Measurements of helix propensity using circular dichroism
CD spectra were obtained with an Aviv 62DS CD spectrometer (Aviv, Lakewood, N.J.) and processed with Igor Pro software (Wavemetrics Inc., Lake Oswego, OR). All experiments were performed at 25 °C using a quartz cuvette with a 0.1-cm path length. The parameters used for the measurements were: 0.5 nm step resolution, 10 s average signaling time, and 1 nm bandwidth. All spectra shown are averages of 3 scans. Concentration of samples ranged from 20 to 40 μM in 10 mM phosphate buffer, pH 6.5. The total volume of each sample was 300 μl. The CD spectra were expressed as molar ellipticity ([θ]). Helix content was calculated as [θ]222 / max[θ]222 where max[θ]222 = −40,000×[1 – (2.5 / n)] and n is the number of amino acid residues.(33)
RESULTS
Covalently tethered LD motifs
The FAT domain of FAK is composed of four helices that form a right-turn elongated bundle maintained by hydrophobic interactions.(17–19) Paxillin binds to two hydrophobic patches on opposite faces of this four-helix bundle through two of its N-terminal helical LD motifs (LD2 and LD4).(21) However, in solution, isolated LD peptides (mainly LD2) can non-specifically interact with the other LD binding site on the FAT domain.(20; 21) To unambiguously study LD binding to the FAT domain, our laboratory uses constructs in which the individual LD motifs are covalently linked to the C-terminal end of the FAT domain via a (GGSx linker (see Methods). Analysis of 15N-HSQC spectra have shown that when tethered to the FAT domain in this manner, covalently linked LD2 or LD4 motifs bind specifically to their preferred binding sites in the FAT domain.(21) Thus, in the FAT-LD2 construct, only the LD4 binding site is open, and in the FAT-LD4 construct, only the LD2 binding site is open. In the present study, we titrated FAT-LD2 with LD4 peptides and could confidently attribute the changes observed in the fluorescence anisotropy and chemical shift perturbation experiments solely to the binding of LD4 peptides to the LD4 binding pocket on the FAT domain.
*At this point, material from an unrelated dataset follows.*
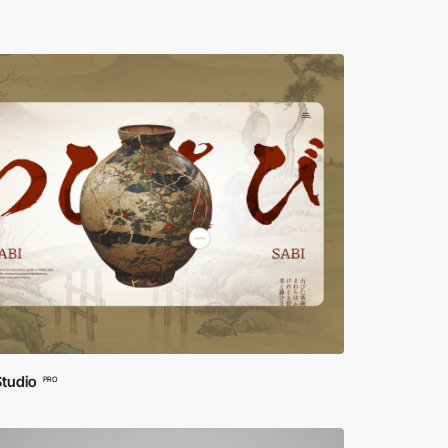
Studio
PRO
Binding studies by fluorescence anisotropy
To measure the binding affinity between FAT-LD2 and LD4, we synthesized LD4 peptides tagged at the N-terminus with fluorescein (see Methods) and measured the change in fluorescence anisotropy as a function of titrated protein. The measured Kd values for LD4, LD4-S275p, and LD4-S273p binding to FAT-LD2 were 16.8 ± 1.5 µM, 19.3 ± 1.1 µM, and 45.9 ± 2.4 µM respectively (Fig. 1a-c). Phosphorylation at the S273 position increased dissociate constant by almost 300%, whereas phosphorylation at the S275 position affected binding affinity only slightly over that of unphosphorylated LD4.
Figure 1.
Binding curves of fluorescein-tagged LD4 peptides titrated with increasing concentrations of FAT-LD2, as measured by fluorescence anisotropy in 10-mM phosphate, pH 8.0. The y-axis indicates the fraction of maximal binding. a-c LD4, LD4-S273p, and LD4-S275p, respectively. d LD4 in 15% TFE.
We previously showed that the LD4 motif exists mostly as a random coil in solution and folds into an α-helix upon binding to FAT.(21) We postulated that if we could increase the helicity of unbound LD4, its binding affinity to FAT would increase. To test this hypothesis, we performed a fluorescence anisotropy analysis of the binding of tagged LD4 to FAT-LD2 in the presence of 15% 2,2,2-trifluoroethanol (TFE) (Fig. 1d). The resulting binding curve yielded a Kd of 216 ± 24 nM, demonstrating a 77-fold increase in binding affinity. Circular dichroism (CD) studies of FAT-LD2 titrated with TFE showed it to be stable at the concentrations (5–10 µM) used in the fluorescence experiments (Fig. 2a). These results strongly suggest a link between the binding affinity and the helical configuration of LD4.
Figure 2.
a Circular dichroism scans of 5 µM FAT-LD2 in 0% TFE (blue), 5% TFE (purple), 10% TFE (green), and 15% TFE (red).b Helix-formation propensity of LD4 (shaded), LD4-S273p (wide diagonal), and LD4-S275p (narrow diagonal) as measured by circular dichroism in increasing concentrations of TFE.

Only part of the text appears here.